でも、経腟分娩の成功か失敗か、安産か難産かに影響する3要素(娩出力・娩出物・産道)のうちコントロールできるとしたら「娩出物」の大きさくらい。週数を待って胎児が大きくなると経腟分娩の成功率は下がるし、早すぎの早産を作るわけにもいかない。そう考えるとリスクの高い分娩は、「経腟で産む」という目標に向かって、37週という正期産の時期を超えたのであれば早めに計画しているのが当院の現状です。
その結果、高次病院にお世話になるケースが数%あることはもう少し改善したいところですが、ここ4年間5%未満の帝王切開率で経過し、経腟分娩を目指す妊婦さんの希望にはできるだけお答えできているかと思います。(もちろん長期的な赤ちゃんの元気が大切で、赤ちゃんを見てくれる小児科の力が大きいです)

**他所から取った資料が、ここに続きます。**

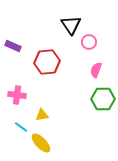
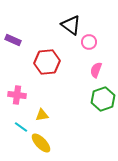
black triangle: rotated 20 degrees counterclockwise
purple rectangle: moved 6 px up
green hexagon: rotated 20 degrees counterclockwise
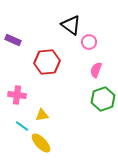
cyan line: moved 1 px right, 1 px up
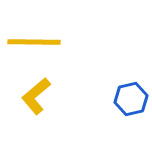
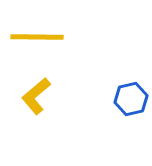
yellow line: moved 3 px right, 5 px up
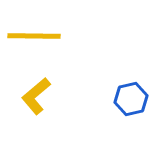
yellow line: moved 3 px left, 1 px up
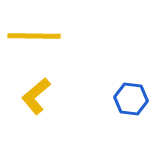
blue hexagon: rotated 20 degrees clockwise
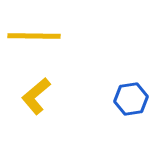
blue hexagon: rotated 16 degrees counterclockwise
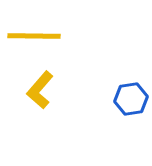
yellow L-shape: moved 4 px right, 6 px up; rotated 9 degrees counterclockwise
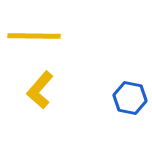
blue hexagon: moved 1 px left, 1 px up; rotated 20 degrees clockwise
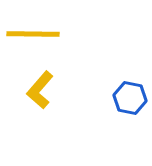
yellow line: moved 1 px left, 2 px up
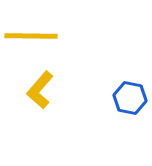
yellow line: moved 2 px left, 2 px down
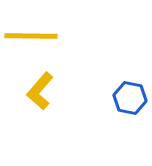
yellow L-shape: moved 1 px down
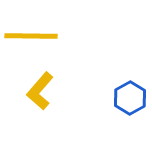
blue hexagon: rotated 20 degrees clockwise
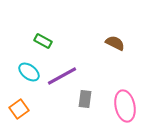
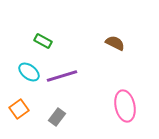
purple line: rotated 12 degrees clockwise
gray rectangle: moved 28 px left, 18 px down; rotated 30 degrees clockwise
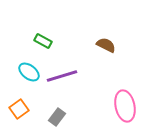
brown semicircle: moved 9 px left, 2 px down
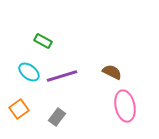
brown semicircle: moved 6 px right, 27 px down
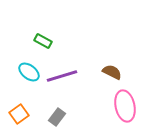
orange square: moved 5 px down
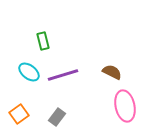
green rectangle: rotated 48 degrees clockwise
purple line: moved 1 px right, 1 px up
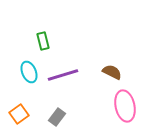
cyan ellipse: rotated 30 degrees clockwise
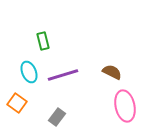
orange square: moved 2 px left, 11 px up; rotated 18 degrees counterclockwise
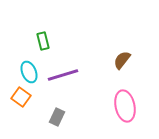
brown semicircle: moved 10 px right, 12 px up; rotated 78 degrees counterclockwise
orange square: moved 4 px right, 6 px up
gray rectangle: rotated 12 degrees counterclockwise
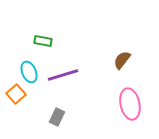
green rectangle: rotated 66 degrees counterclockwise
orange square: moved 5 px left, 3 px up; rotated 12 degrees clockwise
pink ellipse: moved 5 px right, 2 px up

あと、新生児搬送になってしまうと、母児分離のような状態になってしまうことはなるべく避けたいと思います。でも、赤ちゃんの命には変えられないので・・・。ついこの前のコロナ下で、日本中がそれまで大事にしていたはずの「母子関係」を、大して大きな被害もないのに、立ち合い禁止・面会禁止とやってきたことを考えると、新生児医療も変わったのかな?なんて感じてしまうのは僕だけではないはず。
当院での「今の取り組み」がベストだとは断言できませんが、これからも妊産婦さんや赤ちゃんやお父さんを含めた家族にとってより良い周産期医療を提供できるよう模索し、改善し、取り組んでいきたいと思います。